第6話 友達第一号
※
「ねえ、キミ……」
ん……?
女の子の声が聞こえた。
いつの間にか、俺は眠ってしまっていたらしい。
「お~い」
肩を揺らされ目を開くと、目前には知らない女の子の顔。
(……って、あれ? ここって……? ……ああ、そうか……俺は電車に乗って……)
そのあと眠ってしまっていたらしい。
乗車する人が少ないこともあってか、電車の中は自分のベッドよりもずっと寝心地がよかった。
「おはよう。
キミ、
電車の僅かな揺れに合わせて、少女の赤い長髪が小さく揺れた。
彼女が着ているのは、俺と同じ学園の制服だ。
「……ああ」
尋ねられるままに俺は返事をする。
「じゃあさ、とりあえず降りない?」
「え?」
「このまま乗り過ごしたら、間違いなく遅刻だから」
微笑を浮かべながら、少女は電車のドアを指し示した。
到着場所は『支王学園前』――と書かれている。
俺がそれを確かたのとほぼ同時に発車ベルの音が鳴った。
「ほら、行きましょう」
「ぁ……」
立ち上がった少女は俺の手を引き、電車を降りた。
「はぁ〜……よかった。
これで遅刻は回避できそうだね」
俺を遅刻から救ってくれた少女が、優しい微笑を浮かべる。
「いや、助かったよ。
起こしてもらえなかったら、完璧に乗り過ごしてた」
「お節介かとも思ったんだけど……。
入学式から寝坊で遅刻するっていうのは、流石にマズいかなって思ったんだよね」
「……ほんと、助かった。
こんなことで、俺たちの価値を決められたらたまらないからな」
改めて、俺は気を引き締める。
遅刻を理由に初日から退学扱いになっては、これまでの全てに意味がなくなる。
「だね。
私はアネア・アルル。
所属は一年A組」
そう言って、アネアは俺に手を差し伸べてきた。
「ヤト・イラーク。
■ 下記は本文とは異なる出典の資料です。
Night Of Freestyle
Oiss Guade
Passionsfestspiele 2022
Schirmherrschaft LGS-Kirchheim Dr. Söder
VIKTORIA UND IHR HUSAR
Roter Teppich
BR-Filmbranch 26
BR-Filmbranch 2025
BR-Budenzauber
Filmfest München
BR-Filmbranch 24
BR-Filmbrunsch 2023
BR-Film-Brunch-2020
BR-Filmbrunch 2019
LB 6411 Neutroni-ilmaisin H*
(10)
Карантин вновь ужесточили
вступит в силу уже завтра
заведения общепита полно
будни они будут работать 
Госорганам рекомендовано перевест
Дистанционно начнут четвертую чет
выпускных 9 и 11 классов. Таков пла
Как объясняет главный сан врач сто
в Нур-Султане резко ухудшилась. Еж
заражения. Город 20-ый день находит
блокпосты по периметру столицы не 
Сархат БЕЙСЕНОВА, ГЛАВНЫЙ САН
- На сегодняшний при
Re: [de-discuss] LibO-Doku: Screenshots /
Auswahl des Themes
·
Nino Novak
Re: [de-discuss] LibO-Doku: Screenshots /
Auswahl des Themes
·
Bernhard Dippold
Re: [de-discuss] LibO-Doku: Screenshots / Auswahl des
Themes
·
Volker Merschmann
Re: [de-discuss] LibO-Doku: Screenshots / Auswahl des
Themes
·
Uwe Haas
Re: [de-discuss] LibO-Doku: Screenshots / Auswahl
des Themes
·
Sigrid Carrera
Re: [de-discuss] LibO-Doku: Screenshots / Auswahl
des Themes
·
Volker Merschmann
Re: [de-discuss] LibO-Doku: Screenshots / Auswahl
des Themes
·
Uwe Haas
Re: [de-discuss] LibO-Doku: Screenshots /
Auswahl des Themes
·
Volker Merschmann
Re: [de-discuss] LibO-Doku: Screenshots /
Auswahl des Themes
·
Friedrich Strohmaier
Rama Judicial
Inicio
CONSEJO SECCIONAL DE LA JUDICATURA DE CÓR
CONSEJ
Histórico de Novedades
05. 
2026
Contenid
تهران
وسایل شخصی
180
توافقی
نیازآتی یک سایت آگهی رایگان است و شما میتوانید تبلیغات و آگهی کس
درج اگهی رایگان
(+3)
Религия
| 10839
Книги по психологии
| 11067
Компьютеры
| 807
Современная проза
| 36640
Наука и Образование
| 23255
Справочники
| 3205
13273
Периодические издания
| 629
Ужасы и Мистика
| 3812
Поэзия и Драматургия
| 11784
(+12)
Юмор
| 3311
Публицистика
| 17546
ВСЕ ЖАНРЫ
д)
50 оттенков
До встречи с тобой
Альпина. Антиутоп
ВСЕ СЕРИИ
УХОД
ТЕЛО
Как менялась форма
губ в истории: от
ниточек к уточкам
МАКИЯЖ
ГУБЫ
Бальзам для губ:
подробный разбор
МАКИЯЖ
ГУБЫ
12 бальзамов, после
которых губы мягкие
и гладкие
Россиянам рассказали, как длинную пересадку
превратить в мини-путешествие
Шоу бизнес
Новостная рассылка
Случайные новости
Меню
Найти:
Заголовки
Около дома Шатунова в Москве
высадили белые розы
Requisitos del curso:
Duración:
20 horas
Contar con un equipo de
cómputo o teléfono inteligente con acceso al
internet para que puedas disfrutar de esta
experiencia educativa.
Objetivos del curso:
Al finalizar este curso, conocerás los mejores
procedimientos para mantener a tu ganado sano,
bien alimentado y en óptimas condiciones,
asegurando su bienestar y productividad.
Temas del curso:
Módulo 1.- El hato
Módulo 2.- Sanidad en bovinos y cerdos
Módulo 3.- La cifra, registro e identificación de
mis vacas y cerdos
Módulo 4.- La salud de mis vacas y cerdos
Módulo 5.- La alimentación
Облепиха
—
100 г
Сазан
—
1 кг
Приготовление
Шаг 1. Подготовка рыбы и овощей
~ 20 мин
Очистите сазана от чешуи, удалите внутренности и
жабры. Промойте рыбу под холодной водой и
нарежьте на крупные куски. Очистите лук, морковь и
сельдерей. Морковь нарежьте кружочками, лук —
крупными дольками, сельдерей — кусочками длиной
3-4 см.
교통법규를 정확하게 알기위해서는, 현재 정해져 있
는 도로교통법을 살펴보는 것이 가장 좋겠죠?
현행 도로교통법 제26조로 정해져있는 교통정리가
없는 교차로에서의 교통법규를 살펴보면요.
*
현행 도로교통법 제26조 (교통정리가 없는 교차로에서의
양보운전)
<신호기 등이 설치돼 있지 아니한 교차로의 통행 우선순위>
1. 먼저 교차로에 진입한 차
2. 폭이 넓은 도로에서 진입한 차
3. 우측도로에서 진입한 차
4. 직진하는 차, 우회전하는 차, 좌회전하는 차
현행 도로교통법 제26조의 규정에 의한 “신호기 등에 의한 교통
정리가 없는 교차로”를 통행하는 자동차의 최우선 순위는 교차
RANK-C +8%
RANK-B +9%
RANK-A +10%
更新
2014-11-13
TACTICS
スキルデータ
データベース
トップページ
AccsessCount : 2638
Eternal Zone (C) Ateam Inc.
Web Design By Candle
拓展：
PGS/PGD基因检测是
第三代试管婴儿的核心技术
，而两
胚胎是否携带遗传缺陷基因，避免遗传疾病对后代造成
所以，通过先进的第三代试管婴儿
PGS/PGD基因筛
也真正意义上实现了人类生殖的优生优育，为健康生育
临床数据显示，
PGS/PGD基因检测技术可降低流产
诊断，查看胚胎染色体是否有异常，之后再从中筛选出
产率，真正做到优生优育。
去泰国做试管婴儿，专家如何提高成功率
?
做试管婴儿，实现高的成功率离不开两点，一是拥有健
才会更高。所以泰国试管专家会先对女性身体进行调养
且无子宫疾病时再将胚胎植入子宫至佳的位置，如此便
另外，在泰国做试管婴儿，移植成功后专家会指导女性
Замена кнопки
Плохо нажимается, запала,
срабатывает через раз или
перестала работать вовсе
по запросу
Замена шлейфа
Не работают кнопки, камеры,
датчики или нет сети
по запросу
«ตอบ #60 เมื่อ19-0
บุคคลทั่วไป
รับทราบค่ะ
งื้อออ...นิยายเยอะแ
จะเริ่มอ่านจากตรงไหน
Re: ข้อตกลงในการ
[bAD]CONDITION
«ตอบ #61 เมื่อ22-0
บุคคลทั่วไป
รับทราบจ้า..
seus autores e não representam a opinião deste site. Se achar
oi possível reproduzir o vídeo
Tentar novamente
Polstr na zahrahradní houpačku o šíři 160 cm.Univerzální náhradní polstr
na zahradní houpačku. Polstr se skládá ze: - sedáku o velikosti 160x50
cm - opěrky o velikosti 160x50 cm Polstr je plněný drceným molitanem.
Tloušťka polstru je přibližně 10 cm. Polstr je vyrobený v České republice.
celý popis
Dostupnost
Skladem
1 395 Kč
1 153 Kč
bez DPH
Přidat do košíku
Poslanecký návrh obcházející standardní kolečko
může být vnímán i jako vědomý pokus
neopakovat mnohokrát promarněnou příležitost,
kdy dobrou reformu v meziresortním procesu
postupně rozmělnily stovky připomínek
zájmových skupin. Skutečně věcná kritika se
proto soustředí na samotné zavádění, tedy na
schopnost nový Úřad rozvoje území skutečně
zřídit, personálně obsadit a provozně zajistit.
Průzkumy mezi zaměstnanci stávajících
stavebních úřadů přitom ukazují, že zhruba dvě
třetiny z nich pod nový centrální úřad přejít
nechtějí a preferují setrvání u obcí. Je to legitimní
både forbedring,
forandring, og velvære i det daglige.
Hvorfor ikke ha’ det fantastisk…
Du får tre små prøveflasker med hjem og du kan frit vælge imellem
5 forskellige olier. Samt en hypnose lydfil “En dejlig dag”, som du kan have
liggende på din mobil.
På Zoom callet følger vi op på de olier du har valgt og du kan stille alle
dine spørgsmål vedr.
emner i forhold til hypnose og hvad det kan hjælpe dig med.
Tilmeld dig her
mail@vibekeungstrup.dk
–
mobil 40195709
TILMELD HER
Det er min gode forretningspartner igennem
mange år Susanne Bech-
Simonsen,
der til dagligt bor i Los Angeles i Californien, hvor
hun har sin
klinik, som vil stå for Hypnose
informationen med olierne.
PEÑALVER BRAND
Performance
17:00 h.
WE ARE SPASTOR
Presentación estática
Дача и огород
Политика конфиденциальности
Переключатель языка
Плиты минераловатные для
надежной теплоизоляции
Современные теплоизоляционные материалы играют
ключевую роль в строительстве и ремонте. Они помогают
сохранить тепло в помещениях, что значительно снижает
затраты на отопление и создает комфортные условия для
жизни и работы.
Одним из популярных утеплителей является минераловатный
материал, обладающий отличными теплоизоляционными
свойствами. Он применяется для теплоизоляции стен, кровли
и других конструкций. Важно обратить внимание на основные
同じく一年A組だ」
差し伸べられた手を取って、俺は名前を伝えた。
この学園に入学する為に用意した偽りの名を。
「ヤトくんも新入生なんだ!
しかも同じクラスってことは……私たち、友達第一号ってことだよね!?」
「と、友達第一号……?」
アネアは純粋で真っ直ぐな笑みを俺に向ける。
その笑顔には、これから始まる学園生活に希望が詰まっているようだった。
(……そうか。
俺にとって支王学園は、友達を作る場所ではないが、純粋に学園生活を楽しもうとする生徒もいるんだよな)
それは決して、おかしい話ではない。
だが、どうしても考えてしまう。
そんな甘い考えで、生き残ることができるのだろうかと。
(……この学園は、自身の価値を示す者によっては最高の学園となるだろう。
金、権力、名誉、この世界で力と呼べるいたるものを手に入れることができるのだから)
自身の価値を示す為なら、あらゆることをする生徒がいるだろう。
たとえば信頼していたクラスメイトに裏切られる……なんて自体が起こらないとも限らない。
だが、
「ということで、ヤトくんは私の友達第一号に決定です!
これから、少しでも楽しい学園生活になるといいね」
やはりこの少女には一切の邪気がなかった。
変わった生徒もいるものだ……というのは口にはせず、礼儀として挨拶を済ませる。
「ああ、今日からよろしくな」
馴れ合う必要はない。
入学者の誰かが今日中に、この学園から去ることになる可能性だってある。